The ideal way to save money is to make the effort once and automatically reap savings over and over again, every month. That's why examining your car insurance makes a lot of sense.
Auto insurance prices vary widely. On average, car insurance cost Americans $789 per vehicle annually in 2008, the most recent year of data provided by the National Association of Insurance Commissioners.
Here are some ways to look at saving on what you pay.
Compare: If you think all auto insurance rates within a state are about the same, you're wrong. Premiums can be very different for the exact same policies, depending on what factors an insurer chooses to emphasize in its rate formula.
"It's a calculated bet," said Des Toups, managing editor of CarInsurance.com. "The insurer asks, 'What's the least amount of risk we can take to make the most amount of money?' That's why the numbers are so different."
For the youngest drivers, comparison shopping could save about $1,100 a year, according to a study by the Web site. You might think you get better service from higher-priced insurers, but there seems to be no correlation, according to a study by the Consumer Federation of America.
You can request quotes by phone or online. For online quotes, you might want to set up a separate free email account at Hotmail, Gmail or Yahoo to receive them so they don't litter your regular email inbox.
Bundling: Choosing an auto insurer is important, too, because you might want to get your home insurance through the same carrier. Auto rates vary more and probably are more expensive, so let that be the insurance that drives your decision.
Deductibles: A deductible is the part of the bill you pay out-of-pocket before insurance kicks in. The higher deductible you're willing to accept, the lower your premiums will be. Changing from a $200 deductible to $1,000 could save you 40 percent, says the Insurance Information Institute.
Personal finance experts typically advise choosing the highest deductible you can financially stomach if it will give you big price breaks on premiums.
Big brother devices: There are some new high-tech devices that insurers are starting to offer. For example, some devices will block the use of cellphones in a moving car, often used for teenage drivers, said Jim Fults, associate vice president of auto and personal insurance at Fireman's Fund Insurance.

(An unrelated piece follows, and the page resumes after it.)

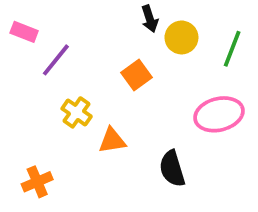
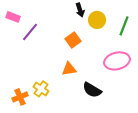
yellow cross: (77, 112) -> (41, 89), moved
orange triangle: (112, 141) -> (69, 69), moved
black semicircle: (172, 169) -> (92, 90), turned -42

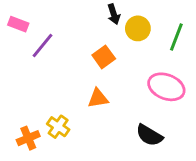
pink ellipse: (117, 61) -> (166, 87), turned 35
black semicircle: (92, 90) -> (149, 135), moved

Insurers are also starting to introduce optional "telematic" devices, which, once installed on a vehicle, collect data about your driving habits for the insurance company. You get a discount for agreeing to use one, and your rates are based on your driving habits.

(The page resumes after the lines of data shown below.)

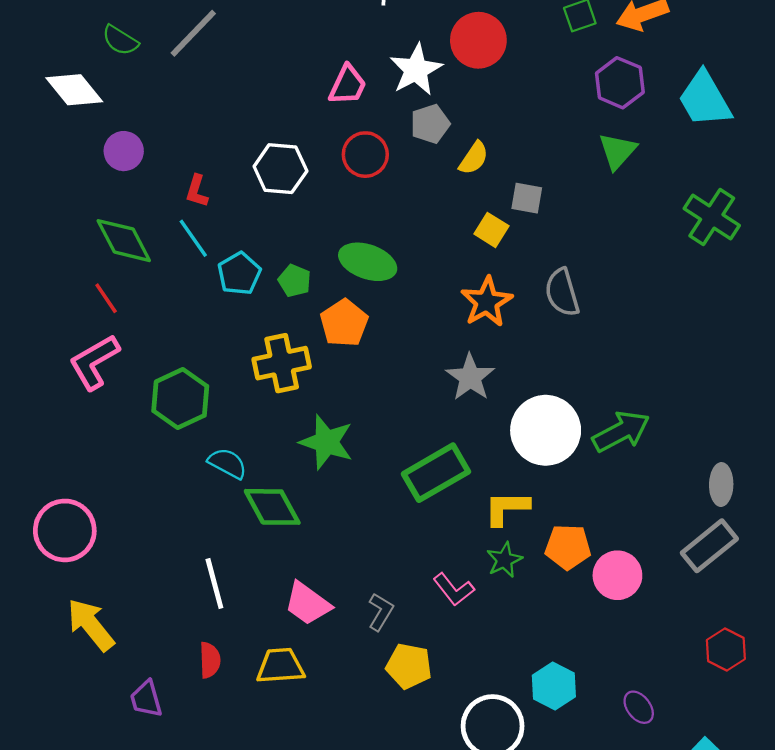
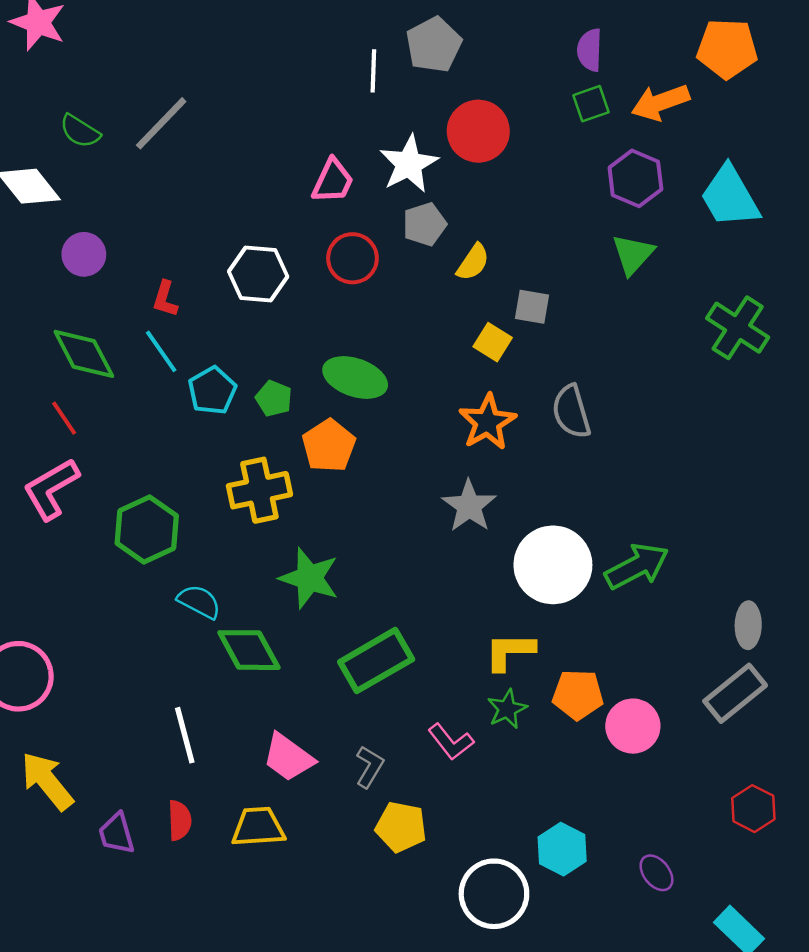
green rectangle: (436, 473) -> (376, 661), moved
purple trapezoid: (146, 699) -> (117, 833), moved

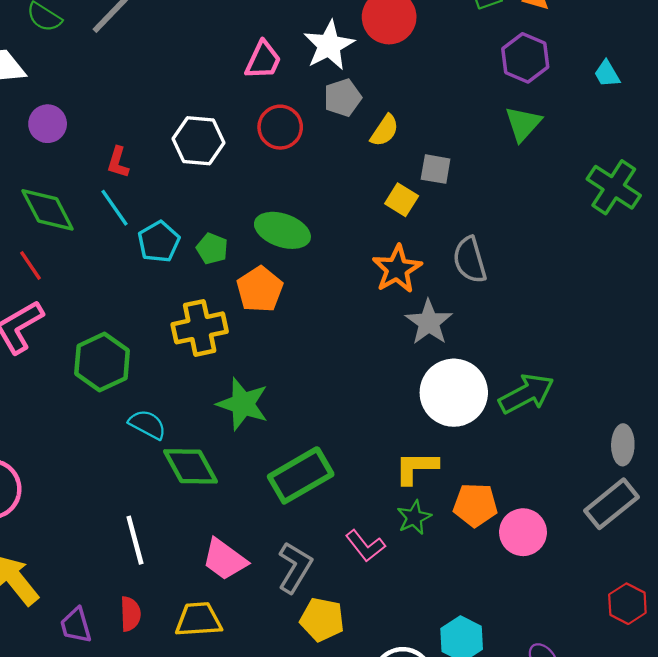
cyan trapezoid: (730, 197) -> (607, 74), size x0.5
gray star: (469, 506) -> (429, 322), moved
gray L-shape: (370, 767) -> (295, 567), size x1.4

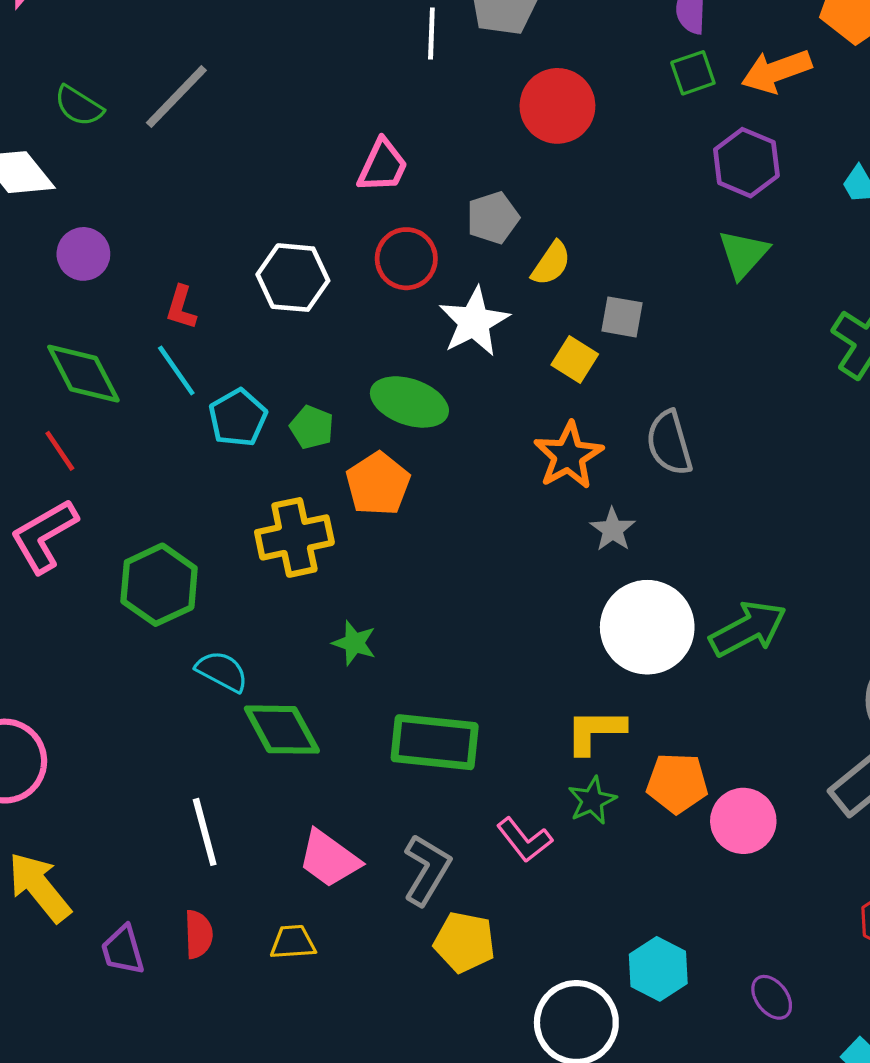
white star: (329, 45) -> (474, 322), moved
gray star: (429, 322) -> (613, 530), size x0.7
green star: (243, 404) -> (354, 643), size x0.6
green rectangle: (301, 475) -> (435, 742), turned 36
yellow trapezoid: (198, 620) -> (293, 942), size x0.7

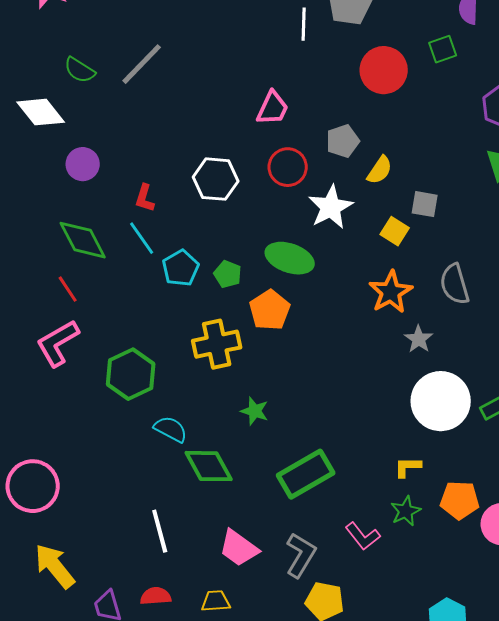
green square: (693, 73) -> (443, 49), moved
yellow L-shape: (595, 731) -> (408, 467), size x0.7
green rectangle: (435, 742) -> (306, 474), turned -36
red semicircle: (198, 934) -> (156, 596), turned -92

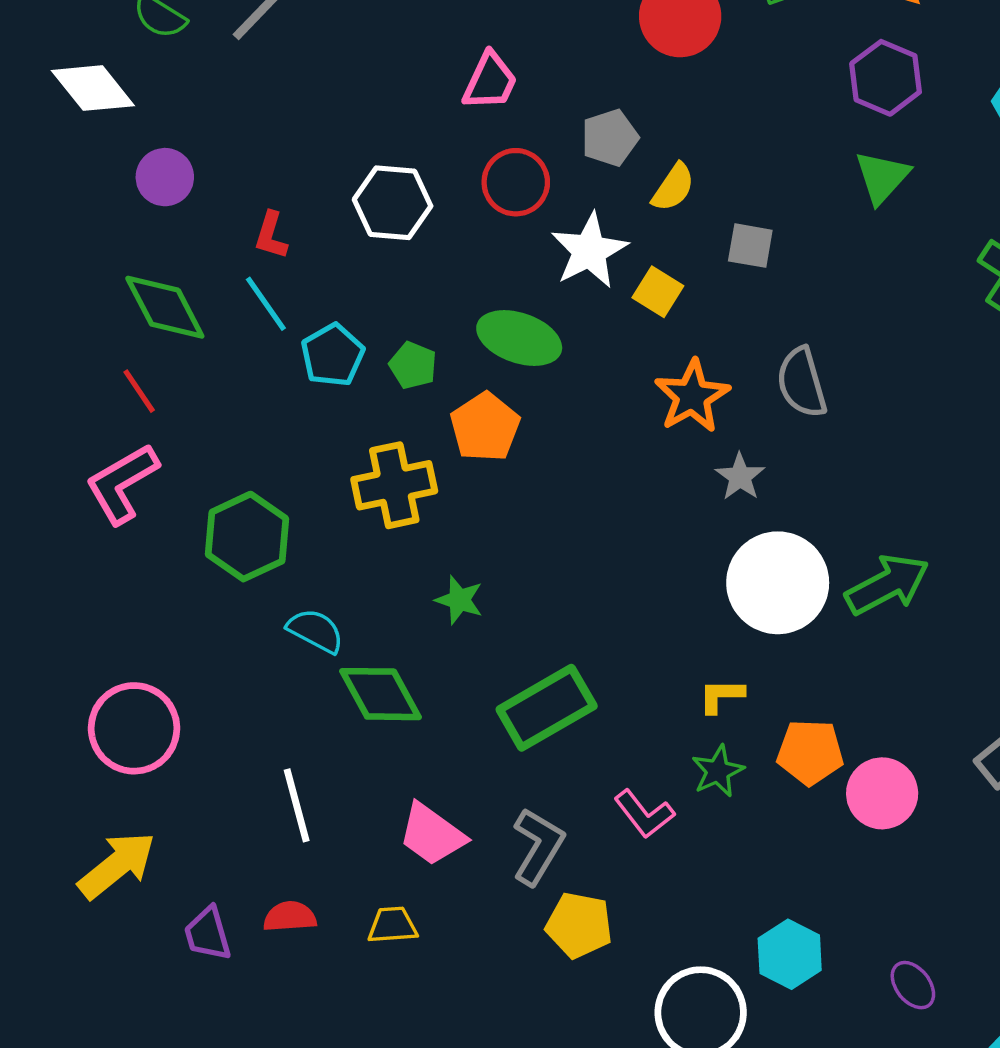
yellow square: (395, 231) -> (658, 292), moved
pink circle: (33, 486) -> (134, 728), moved
yellow arrow: (55, 566) -> (117, 865), turned 90

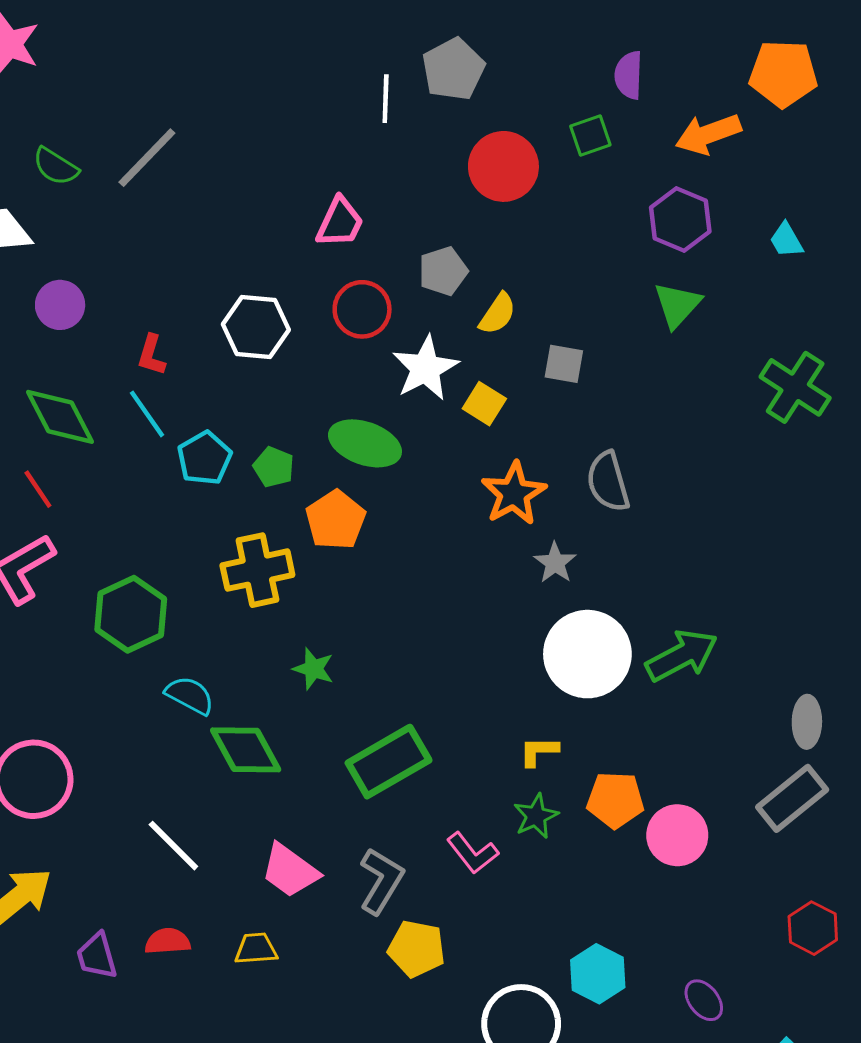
white line: (297, 805) -> (173, 846), turned -30

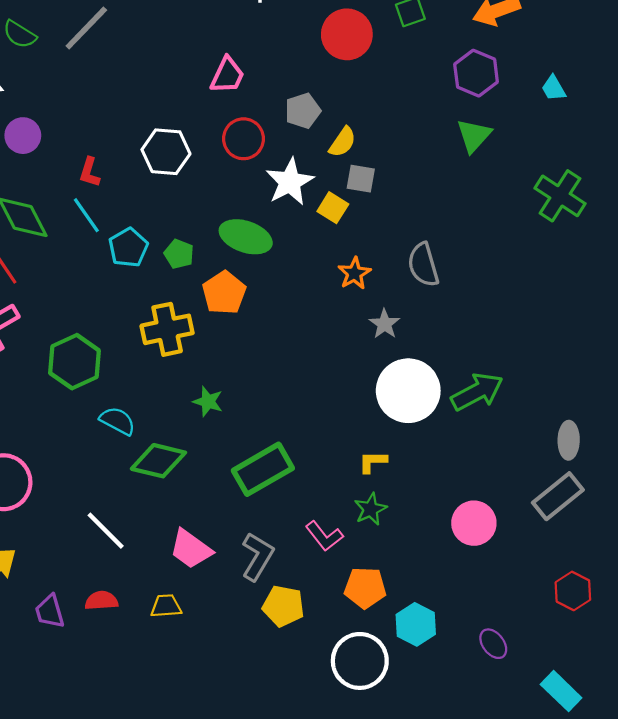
gray square: (564, 364) -> (361, 179), moved
orange star: (514, 493) -> (354, 273), size x0.7
green diamond: (246, 750) -> (158, 461), turned -48
orange pentagon: (615, 800) -> (365, 588), moved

People who drive less and drive slower might have lower rates than people who drive a lot at high speeds, for example.
Such devices are available from several insurers and are allowed in most states. Insurance companies say the devices are used only for discounts, not for raising premiums, Toups said.

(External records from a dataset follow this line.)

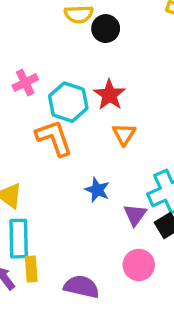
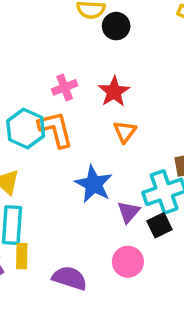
pink cross: (25, 83) -> (65, 87), moved
cyan hexagon: (68, 102) -> (26, 129), moved
blue star: (97, 190) -> (94, 184), size x1.5

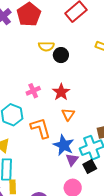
orange L-shape: (56, 129) -> (40, 128), moved
blue star: (94, 184) -> (64, 145), moved

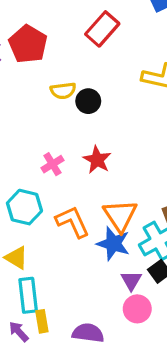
orange triangle: (68, 114) -> (120, 216), moved, size x1.6
purple triangle: (72, 160) -> (131, 280), moved

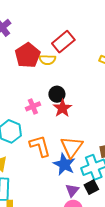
red rectangle: (102, 29) -> (63, 42), moved
red pentagon: (28, 44) -> (28, 55), moved
black circle: (88, 101) -> (57, 94), moved

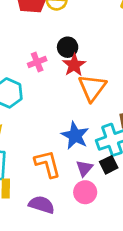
orange L-shape: (40, 146) -> (48, 164), moved
orange triangle: (72, 147) -> (92, 88), moved

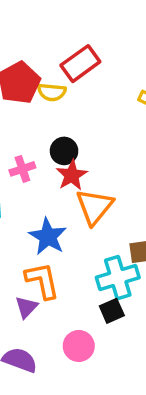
blue star: (75, 136) -> (48, 237), moved
orange L-shape: (48, 164) -> (42, 281), moved
purple triangle: (84, 168) -> (26, 307), moved

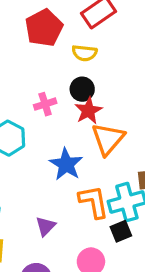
yellow semicircle: (52, 92) -> (84, 53), moved
orange L-shape: (42, 281) -> (94, 202), moved

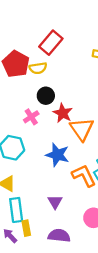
yellow semicircle: (84, 53) -> (38, 68), moved
black circle: (82, 89) -> (46, 96), moved

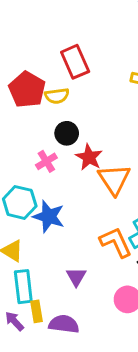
red rectangle: (51, 43) -> (75, 62), turned -65
blue star: (57, 155) -> (49, 216), moved
purple semicircle: (59, 236) -> (64, 324), moved

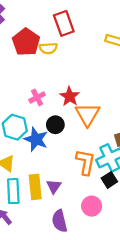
black circle: (67, 133) -> (55, 125), moved
orange L-shape: (116, 242) -> (86, 162), turned 32
yellow rectangle: (37, 311) -> (35, 187), moved, size x1.5
purple semicircle: (64, 324) -> (60, 221), moved, turned -115

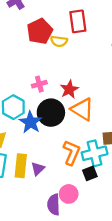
orange triangle: (88, 114) -> (82, 109), turned -40
black circle: (55, 125) -> (51, 113), size x1.6
purple semicircle: (60, 221) -> (54, 205), moved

Credit: You wouldn't think your proficiency at paying bills would have anything to do with whether you'll crash your car, but auto insurers insist there's a link. Drivers with problems on their credit reports are more likely to file claims, they say, and are charged higher insurance rates in states that allow tying rates to credit.
Discounts: Make sure you're getting all the discounts you're entitled to — for driving low miles every year, for example. A teen driver, who can raise rates 50 percent, can get a discount if he or she has good grades, typically at least a B average, Toups said.
Drop collision: It might be worth dropping collision coverage on older cars that aren't worth much. Consumer advocate Clark Howard said the time to consider dropping collision is when cars get to be about eight years old. His rule of thumb: If your annual, not monthly, premium for collision and comprehensive is more than 10 percent of your car's value, remove collision coverage and just pay the liability premium. Find your vehicle's private-party sale value at such Web sites as KBB.com and NADAGuides.com.